Certains disent aimer les livres de Didier Eribon et pas ceux d’Annie Ernaux. Pourtant, Didier Eribon se réfère souvent à cette autrice normande, dont il partage les origines, les études, et le sentiment de honte quand ils évoquent tous deux le milieu dont ils sont issus. Quand j’étais prof stagiaire, l’un des formateurs nous disait à quel point il exécrait Annie Ernaux – parce qu’elle osait dire ce qu’elle ressentait. Et tous les fils et filles d’ouvriers présents d’en ajouter une couche : « moi je n’ai pas honte ». Certes. Peut-être (là, je parle dans mon cas, trois de mes quatre grands-parents étaient ouvriers) mais mes grands-parents aimaient lire, aimaient aller au théâtre, aimaient la musique, et transmettaient cet amour à leurs enfants. Pourquoi devrai-je avoir honte ? A l’adolescence, mes parents, chacun de leur côté, ont voulu me faire lire les œuvres qui avaient enchanté leur propre adolescence – Anatole France et Emile Zola pour ma mère, Balzac et Diderot pour mon père.

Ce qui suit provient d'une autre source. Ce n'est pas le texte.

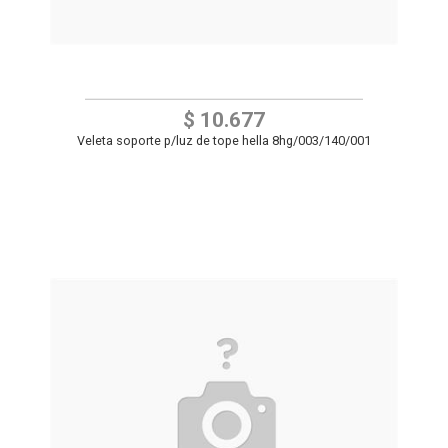
$ 10.677
Veleta soporte p/luz de tope hella 8hg/003/140/001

Alors, un avis est forcément personnel. Je ne regrette pas d’avoir découvert cette oeuvre qui interroge autant.

4 réflexions sur “Retour à Reims de Didier Eribon

  1. Comme toi, je l’ai acheté après avoir vu le film, que j’ai beaucoup aimé. Je suis moi-même fille d’ouvrier, et j’ai retrouvé dans le documentaire beaucoup d’aspects de mon enfance, c’est sans doute une des raisons pour lesquelles il m’a autant touchée.
    Je ne sais pas si on peut parler de honte pour Annie Ernaux, je trouve qu’elle met aussi beaucoup de tendresse dans la manière dont elle évoque ses parents et son milieu d’origine.
    Pour en revenir au récit, j’attends avant de le lire car je prévois, après l’activité sur les Minorités ethniques, qui se termine en fin d’année, d’en lancer une nouvelle sur le monde ouvrier et le monde du travail.. à voir !

  2. Moi aussi, je viens de ce milieu ouvrier. Mes enfants me surnomme la « transfuge de classe » … Mais si Annie Ernaux m’ennuie profondément, ce n’est pas parce qu’elle évoque cette honte ( que je ne ressens pas du tout, pour ma part, c’est plutôt un non sujet) mais parce que je trouve que ses romans sont très autocentrés. Je sais bien que c’est logique de nourrir son oeuvre de sa biographie, mais disons que parfois, ça tourne en boucle fermée. Paradoxalement, ce retour à Reims m’intéresse, parce que si j’ai bien compris, ce n’est pas un roman ?

  3. J’avais lu ce livre au moment où Édouard Louis, qui revendique son amitié avec Didier Eribon, faisait la Une, et préféré commencer par le maître avant l’élève. Venue moi aussi de famille ouvrière, devenue prof de lettres classiques par la suite, je m’agace de l’abus de l’emploi de transfuge de classe de certain(e)s. Mon père lisait beaucoup, on m’a toujours encouragée dans mes études…
    En ce qui concerne les classes préparatoires c’est un étudiant rencontré par hasard qui m’en a parlé, au lycée personne n’y faisait allusion et pourtant j’avais atterri dans le lycée classique de la ville préfecture. C’était les années 80 aussi.